### Material for the task ###

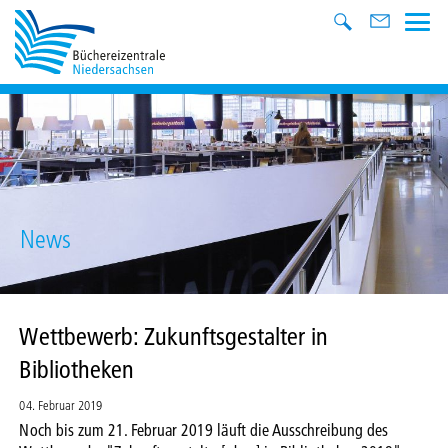
News
Wettbewerb: Zukunftsgestalter in
Bibliotheken
04. Februar 2019
Noch bis zum 21. Februar 2019 läuft die Ausschreibung des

###

▸ Aim of the task: Each line from the one that includes "Wettbewerb: Zukunftsgestalter in" down to the close of the records above is to be given again exactly, and no other line is to appear.

▸ Exercise solution:
Wettbewerb: Zukunftsgestalter in
Bibliotheken
04. Februar 2019
Noch bis zum 21. Februar 2019 läuft die Ausschreibung des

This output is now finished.